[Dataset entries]
◇ ◇ ◇ ◇ ◇ ◇ ◇

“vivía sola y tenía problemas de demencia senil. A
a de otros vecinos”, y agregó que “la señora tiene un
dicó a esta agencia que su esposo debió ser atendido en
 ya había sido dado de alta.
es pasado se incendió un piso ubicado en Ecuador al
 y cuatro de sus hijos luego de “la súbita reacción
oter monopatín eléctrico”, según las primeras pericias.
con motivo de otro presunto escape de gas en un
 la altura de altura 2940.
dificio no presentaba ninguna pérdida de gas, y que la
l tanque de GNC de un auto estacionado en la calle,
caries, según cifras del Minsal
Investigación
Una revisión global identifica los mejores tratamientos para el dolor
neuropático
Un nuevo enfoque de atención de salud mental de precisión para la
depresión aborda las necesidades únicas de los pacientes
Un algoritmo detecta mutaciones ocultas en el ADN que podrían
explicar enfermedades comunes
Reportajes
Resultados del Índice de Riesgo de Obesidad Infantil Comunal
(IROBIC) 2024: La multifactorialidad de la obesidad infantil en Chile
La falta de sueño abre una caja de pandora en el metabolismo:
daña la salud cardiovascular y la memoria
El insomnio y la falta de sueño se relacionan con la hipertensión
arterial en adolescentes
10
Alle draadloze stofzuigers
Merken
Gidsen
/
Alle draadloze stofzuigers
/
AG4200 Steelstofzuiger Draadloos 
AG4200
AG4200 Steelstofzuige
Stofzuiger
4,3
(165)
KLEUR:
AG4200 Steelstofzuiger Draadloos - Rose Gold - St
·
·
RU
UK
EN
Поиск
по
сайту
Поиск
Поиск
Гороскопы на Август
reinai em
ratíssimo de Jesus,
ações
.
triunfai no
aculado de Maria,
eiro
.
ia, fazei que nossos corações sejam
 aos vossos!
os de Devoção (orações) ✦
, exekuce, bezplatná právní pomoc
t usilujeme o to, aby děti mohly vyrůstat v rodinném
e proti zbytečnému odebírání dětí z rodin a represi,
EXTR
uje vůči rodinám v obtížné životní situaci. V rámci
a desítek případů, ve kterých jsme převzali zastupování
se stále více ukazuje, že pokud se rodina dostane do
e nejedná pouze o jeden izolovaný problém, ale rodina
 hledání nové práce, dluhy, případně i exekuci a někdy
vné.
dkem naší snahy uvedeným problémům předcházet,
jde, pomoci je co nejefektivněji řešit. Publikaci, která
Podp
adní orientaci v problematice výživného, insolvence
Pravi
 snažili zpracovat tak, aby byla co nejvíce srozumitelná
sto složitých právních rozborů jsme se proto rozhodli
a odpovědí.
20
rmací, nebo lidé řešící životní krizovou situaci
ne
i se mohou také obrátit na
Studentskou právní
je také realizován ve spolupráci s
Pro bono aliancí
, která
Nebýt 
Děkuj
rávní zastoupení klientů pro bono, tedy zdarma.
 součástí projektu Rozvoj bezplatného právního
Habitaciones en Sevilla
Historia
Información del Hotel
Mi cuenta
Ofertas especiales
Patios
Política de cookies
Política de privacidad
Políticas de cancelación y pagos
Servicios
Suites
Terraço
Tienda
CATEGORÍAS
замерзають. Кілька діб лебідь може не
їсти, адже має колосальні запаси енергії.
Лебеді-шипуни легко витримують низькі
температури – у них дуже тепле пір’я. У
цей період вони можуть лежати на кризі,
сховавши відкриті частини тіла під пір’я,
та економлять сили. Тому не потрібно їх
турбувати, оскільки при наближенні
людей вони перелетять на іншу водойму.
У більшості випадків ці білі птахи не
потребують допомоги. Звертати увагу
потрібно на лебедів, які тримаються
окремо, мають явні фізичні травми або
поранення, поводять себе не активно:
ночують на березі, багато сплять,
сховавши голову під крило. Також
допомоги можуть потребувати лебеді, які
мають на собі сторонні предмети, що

◇ ◇ ◇ ◇ ◇ ◇ ◇

Start to finish, restate the records above word for word.

EXERCISE RESPONSE
“vivía sola y tenía problemas de demencia senil. A
a de otros vecinos”, y agregó que “la señora tiene un
dicó a esta agencia que su esposo debió ser atendido en
 ya había sido dado de alta.
es pasado se incendió un piso ubicado en Ecuador al
 y cuatro de sus hijos luego de “la súbita reacción
oter monopatín eléctrico”, según las primeras pericias.
con motivo de otro presunto escape de gas en un
 la altura de altura 2940.
dificio no presentaba ninguna pérdida de gas, y que la
l tanque de GNC de un auto estacionado en la calle,
caries, según cifras del Minsal
Investigación
Una revisión global identifica los mejores tratamientos para el dolor
neuropático
Un nuevo enfoque de atención de salud mental de precisión para la
depresión aborda las necesidades únicas de los pacientes
Un algoritmo detecta mutaciones ocultas en el ADN que podrían
explicar enfermedades comunes
Reportajes
Resultados del Índice de Riesgo de Obesidad Infantil Comunal
(IROBIC) 2024: La multifactorialidad de la obesidad infantil en Chile
La falta de sueño abre una caja de pandora en el metabolismo:
daña la salud cardiovascular y la memoria
El insomnio y la falta de sueño se relacionan con la hipertensión
arterial en adolescentes
10
Alle draadloze stofzuigers
Merken
Gidsen
/
Alle draadloze stofzuigers
/
AG4200 Steelstofzuiger Draadloos 
AG4200
AG4200 Steelstofzuige
Stofzuiger
4,3
(165)
KLEUR:
AG4200 Steelstofzuiger Draadloos - Rose Gold - St
·
·
RU
UK
EN
Поиск
по
сайту
Поиск
Поиск
Гороскопы на Август
reinai em
ratíssimo de Jesus,
ações
.
triunfai no
aculado de Maria,
eiro
.
ia, fazei que nossos corações sejam
 aos vossos!
os de Devoção (orações) ✦
, exekuce, bezplatná právní pomoc
t usilujeme o to, aby děti mohly vyrůstat v rodinném
e proti zbytečnému odebírání dětí z rodin a represi,
EXTR
uje vůči rodinám v obtížné životní situaci. V rámci
a desítek případů, ve kterých jsme převzali zastupování
se stále více ukazuje, že pokud se rodina dostane do
e nejedná pouze o jeden izolovaný problém, ale rodina
 hledání nové práce, dluhy, případně i exekuci a někdy
vné.
dkem naší snahy uvedeným problémům předcházet,
jde, pomoci je co nejefektivněji řešit. Publikaci, která
Podp
adní orientaci v problematice výživného, insolvence
Pravi
 snažili zpracovat tak, aby byla co nejvíce srozumitelná
sto složitých právních rozborů jsme se proto rozhodli
a odpovědí.
20
rmací, nebo lidé řešící životní krizovou situaci
ne
i se mohou také obrátit na
Studentskou právní
je také realizován ve spolupráci s
Pro bono aliancí
, která
Nebýt 
Děkuj
rávní zastoupení klientů pro bono, tedy zdarma.
 součástí projektu Rozvoj bezplatného právního
Habitaciones en Sevilla
Historia
Información del Hotel
Mi cuenta
Ofertas especiales
Patios
Política de cookies
Política de privacidad
Políticas de cancelación y pagos
Servicios
Suites
Terraço
Tienda
CATEGORÍAS
замерзають. Кілька діб лебідь може не
їсти, адже має колосальні запаси енергії.
Лебеді-шипуни легко витримують низькі
температури – у них дуже тепле пір’я. У
цей період вони можуть лежати на кризі,
сховавши відкриті частини тіла під пір’я,
та економлять сили. Тому не потрібно їх
турбувати, оскільки при наближенні
людей вони перелетять на іншу водойму.
У більшості випадків ці білі птахи не
потребують допомоги. Звертати увагу
потрібно на лебедів, які тримаються
окремо, мають явні фізичні травми або
поранення, поводять себе не активно:
ночують на березі, багато сплять,
сховавши голову під крило. Також
допомоги можуть потребувати лебеді, які
мають на собі сторонні предмети, що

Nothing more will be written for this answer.